Attacks on communities of color and religious minorities have made clear the persistence of white supremacy. From grocery store shootings in Buffalo, N.Y., and El Paso, Texas, to multiple synagogue and mosque attacks, it is made clear that far too many across the country believe that America is, indeed, a white Christian nation; moreover, that violence is undeniably necessary for ensuring it remains that way.
The shooters expressed a wholehearted belief in the “great replacement” theory, which holds that Democrats and Jews are scheming to replace “real” (white) Americans with Black and brown immigrants. Although not all Christian nationalists hold this view, nor do all those who hold this view identify with Christian nationalism themselves, it is evident that both mimic a similar system of beliefs.
Recent years have reminded us of the pervasiveness of white nationalism like never before. Growing up in an incredibly contentious time in American politics, many people my age first began articulating some sense of political literacy during this time of peril. For many, the 2016 presidential election was the first time we couldn’t help but listen. It was the first time we had seen such blatantly racist and bigoted platforms be given national recognition and admiration.
Yet, Donald Trump was hardly the first politician to embolden White nationalist views, nor will he be the last. But he had a significant role in establishing the system of minority rule we see today. Of the six justices that voted to overturn Roe v. Wade, five were nominated by presidents who lost the popular vote — Samuel A. Alito and John G. Roberts by President George W. Bush, and Amy Coney Barrett, Brett M. Kavanaugh, and Neil M. Gorsuch by Trump.

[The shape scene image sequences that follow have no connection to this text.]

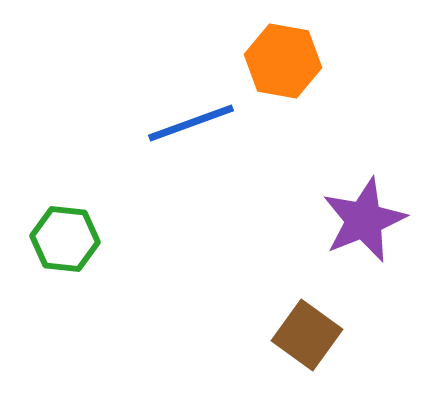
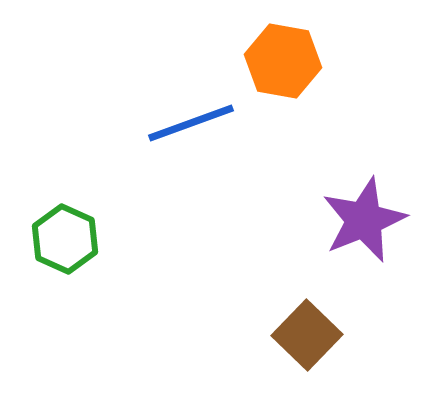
green hexagon: rotated 18 degrees clockwise
brown square: rotated 8 degrees clockwise
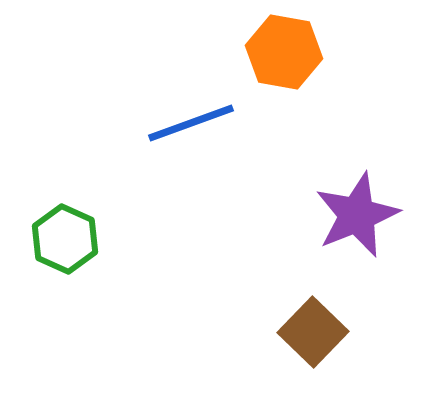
orange hexagon: moved 1 px right, 9 px up
purple star: moved 7 px left, 5 px up
brown square: moved 6 px right, 3 px up
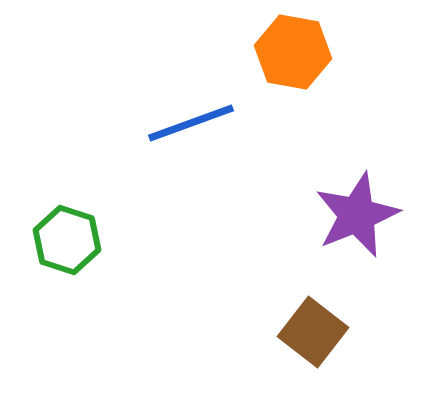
orange hexagon: moved 9 px right
green hexagon: moved 2 px right, 1 px down; rotated 6 degrees counterclockwise
brown square: rotated 6 degrees counterclockwise
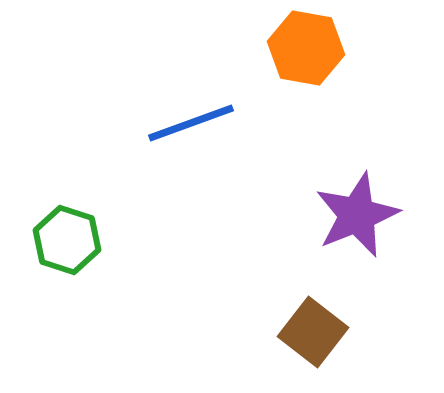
orange hexagon: moved 13 px right, 4 px up
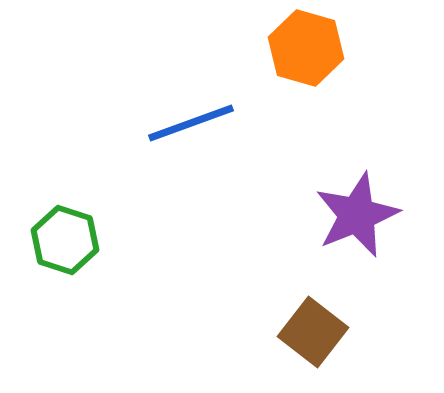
orange hexagon: rotated 6 degrees clockwise
green hexagon: moved 2 px left
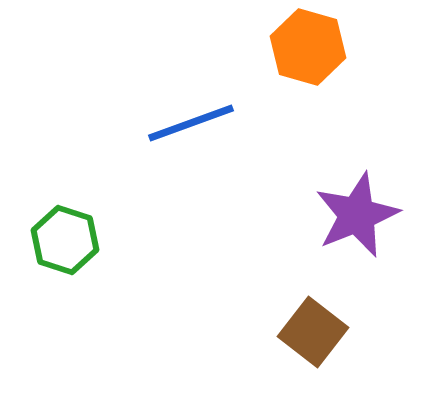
orange hexagon: moved 2 px right, 1 px up
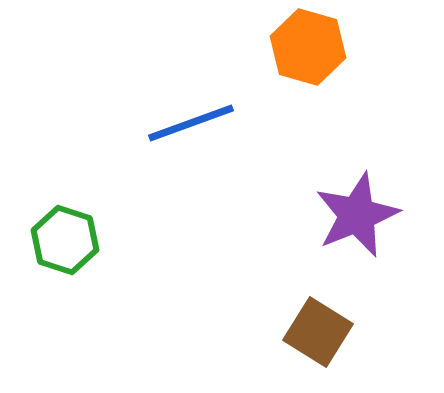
brown square: moved 5 px right; rotated 6 degrees counterclockwise
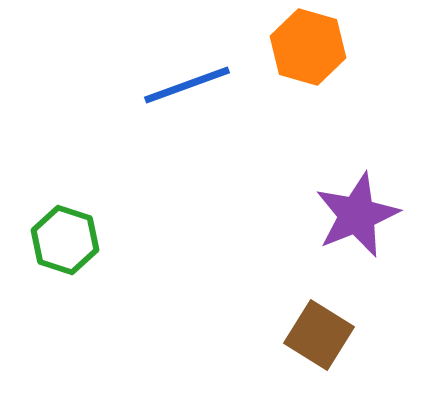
blue line: moved 4 px left, 38 px up
brown square: moved 1 px right, 3 px down
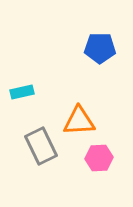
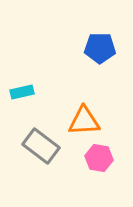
orange triangle: moved 5 px right
gray rectangle: rotated 27 degrees counterclockwise
pink hexagon: rotated 12 degrees clockwise
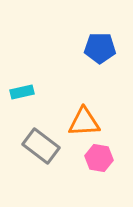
orange triangle: moved 1 px down
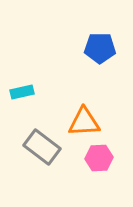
gray rectangle: moved 1 px right, 1 px down
pink hexagon: rotated 12 degrees counterclockwise
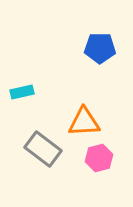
gray rectangle: moved 1 px right, 2 px down
pink hexagon: rotated 12 degrees counterclockwise
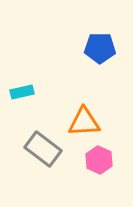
pink hexagon: moved 2 px down; rotated 20 degrees counterclockwise
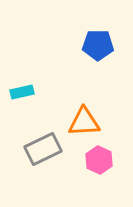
blue pentagon: moved 2 px left, 3 px up
gray rectangle: rotated 63 degrees counterclockwise
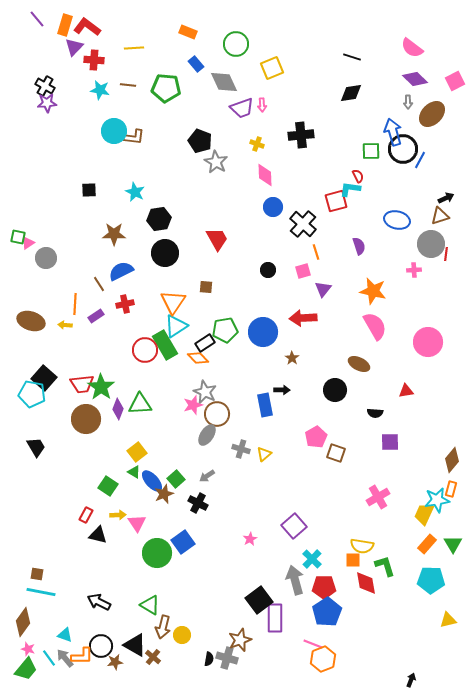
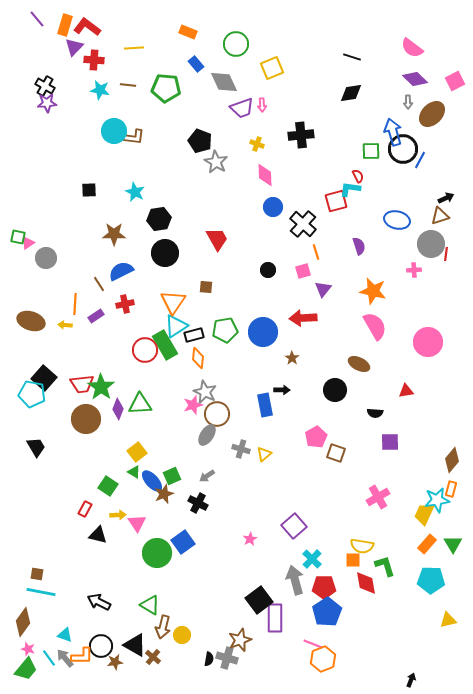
black rectangle at (205, 343): moved 11 px left, 8 px up; rotated 18 degrees clockwise
orange diamond at (198, 358): rotated 50 degrees clockwise
green square at (176, 479): moved 4 px left, 3 px up; rotated 18 degrees clockwise
red rectangle at (86, 515): moved 1 px left, 6 px up
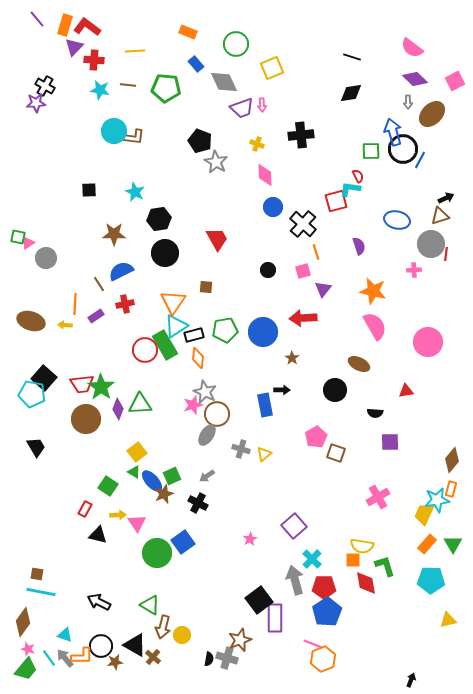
yellow line at (134, 48): moved 1 px right, 3 px down
purple star at (47, 103): moved 11 px left
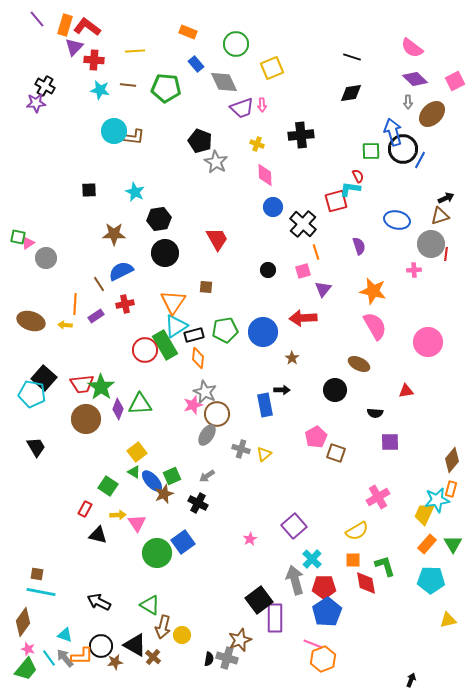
yellow semicircle at (362, 546): moved 5 px left, 15 px up; rotated 40 degrees counterclockwise
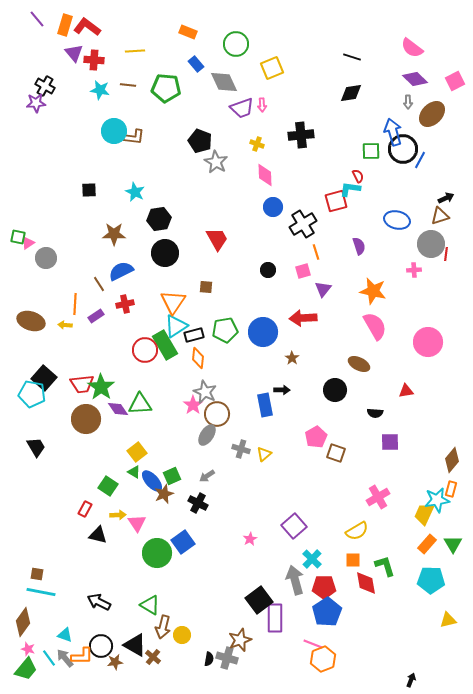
purple triangle at (74, 47): moved 6 px down; rotated 24 degrees counterclockwise
black cross at (303, 224): rotated 16 degrees clockwise
pink star at (193, 405): rotated 18 degrees counterclockwise
purple diamond at (118, 409): rotated 55 degrees counterclockwise
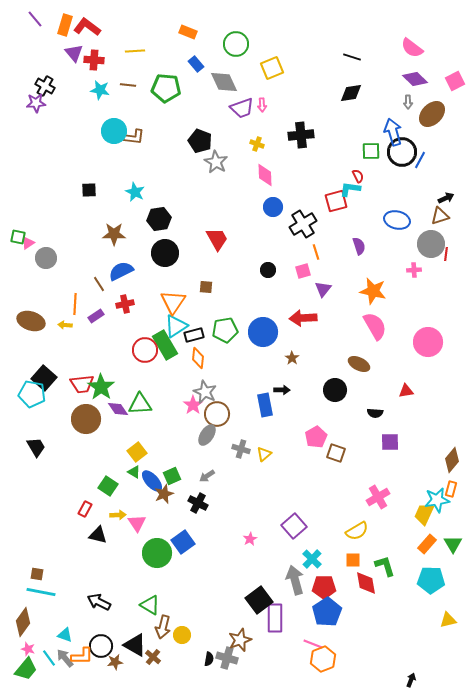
purple line at (37, 19): moved 2 px left
black circle at (403, 149): moved 1 px left, 3 px down
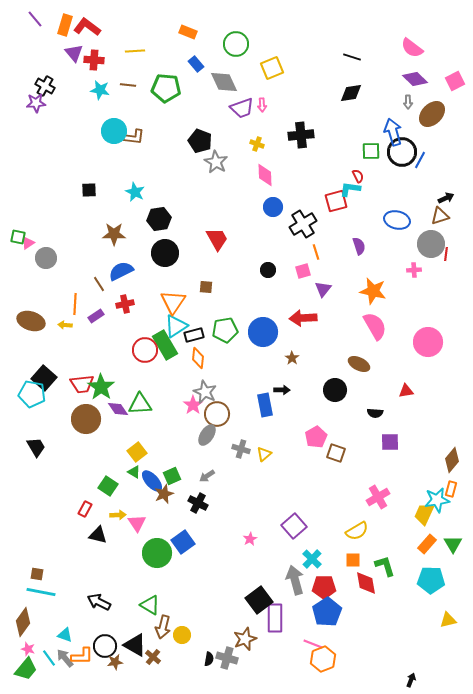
brown star at (240, 640): moved 5 px right, 1 px up
black circle at (101, 646): moved 4 px right
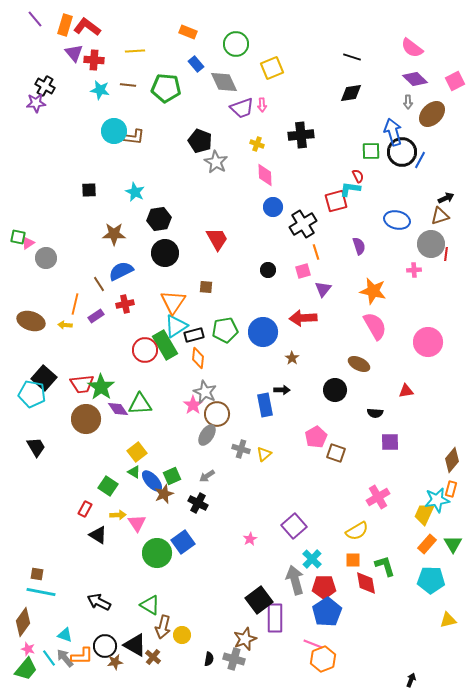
orange line at (75, 304): rotated 10 degrees clockwise
black triangle at (98, 535): rotated 18 degrees clockwise
gray cross at (227, 658): moved 7 px right, 1 px down
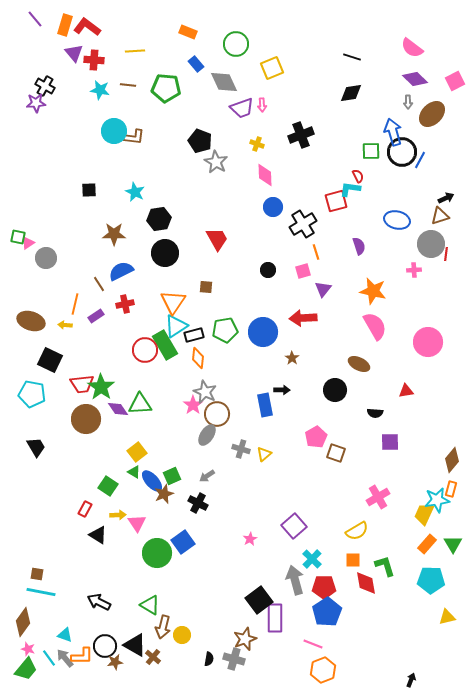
black cross at (301, 135): rotated 15 degrees counterclockwise
black square at (44, 378): moved 6 px right, 18 px up; rotated 15 degrees counterclockwise
yellow triangle at (448, 620): moved 1 px left, 3 px up
orange hexagon at (323, 659): moved 11 px down
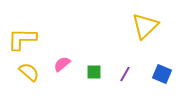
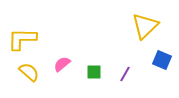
blue square: moved 14 px up
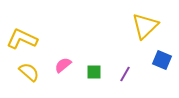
yellow L-shape: rotated 24 degrees clockwise
pink semicircle: moved 1 px right, 1 px down
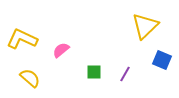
pink semicircle: moved 2 px left, 15 px up
yellow semicircle: moved 1 px right, 6 px down
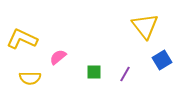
yellow triangle: rotated 24 degrees counterclockwise
pink semicircle: moved 3 px left, 7 px down
blue square: rotated 36 degrees clockwise
yellow semicircle: rotated 140 degrees clockwise
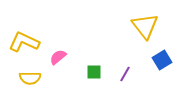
yellow L-shape: moved 2 px right, 3 px down
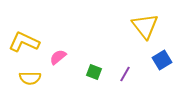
green square: rotated 21 degrees clockwise
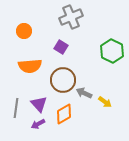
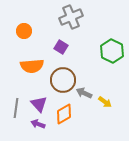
orange semicircle: moved 2 px right
purple arrow: rotated 48 degrees clockwise
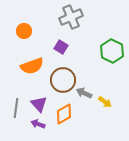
orange semicircle: rotated 15 degrees counterclockwise
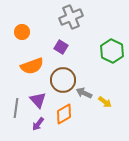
orange circle: moved 2 px left, 1 px down
purple triangle: moved 1 px left, 4 px up
purple arrow: rotated 72 degrees counterclockwise
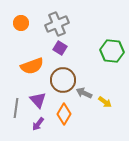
gray cross: moved 14 px left, 7 px down
orange circle: moved 1 px left, 9 px up
purple square: moved 1 px left, 1 px down
green hexagon: rotated 20 degrees counterclockwise
orange diamond: rotated 30 degrees counterclockwise
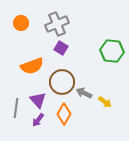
purple square: moved 1 px right
brown circle: moved 1 px left, 2 px down
purple arrow: moved 4 px up
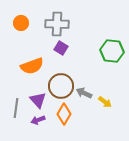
gray cross: rotated 25 degrees clockwise
brown circle: moved 1 px left, 4 px down
purple arrow: rotated 32 degrees clockwise
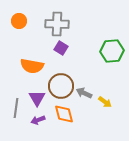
orange circle: moved 2 px left, 2 px up
green hexagon: rotated 10 degrees counterclockwise
orange semicircle: rotated 30 degrees clockwise
purple triangle: moved 1 px left, 2 px up; rotated 12 degrees clockwise
orange diamond: rotated 45 degrees counterclockwise
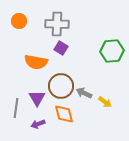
orange semicircle: moved 4 px right, 4 px up
purple arrow: moved 4 px down
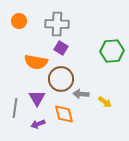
brown circle: moved 7 px up
gray arrow: moved 3 px left, 1 px down; rotated 21 degrees counterclockwise
gray line: moved 1 px left
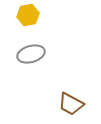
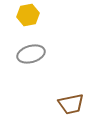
brown trapezoid: rotated 40 degrees counterclockwise
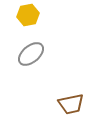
gray ellipse: rotated 24 degrees counterclockwise
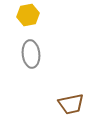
gray ellipse: rotated 56 degrees counterclockwise
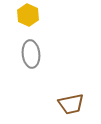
yellow hexagon: rotated 25 degrees counterclockwise
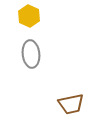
yellow hexagon: moved 1 px right, 1 px down
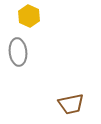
gray ellipse: moved 13 px left, 2 px up
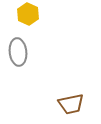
yellow hexagon: moved 1 px left, 2 px up
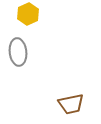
yellow hexagon: rotated 10 degrees clockwise
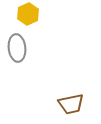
gray ellipse: moved 1 px left, 4 px up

The growing power of Christian nationalists was highlighted recently in a disturbing New York Times article, As Andrew L. Seidel, AU’s vice president of strategic communications put it, “We are seeing them emboldened.”
To Christian nationalists, this isn’t just a political battle of ideologies, but a spiritual fight – with the nation’s salvation at stake. To them, America was founded as a Christian nation. Thus, God had bestowed the American people with the resources and power necessary to spread these Christian values (which, it should be clear, reflect an extreme fundamentalist interpretation of that faith that is rejected by millions of other Christians) no matter the consequence. To them. the end justifies the means.
White Christian nationalists believe their cause is an uphill battle. It’s not.
Throughout history, how many people have been belittled, attacked and killed in challenging the country’s inherently flawed institutions? How much of this country’s history has been defined by discrimination, violence and genocide at the hands of people who believe America is a white man’s country? History has shown that they have real power, no matter how much they deny it.
The true uphill battles have been those movements that challenged the discriminatory standards and policies that have cemented themselves into the American culture and its institutions. One such fight is for the separation of church and state.
To strive for religious freedom is to recognize how we can better the American experiment. It means promising greater freedom, fulfillment and protection to the people it has historically been denied.
Photo: Members of the far-right group Patriot Front march in Washington, D.C., December 2021. Getty Images.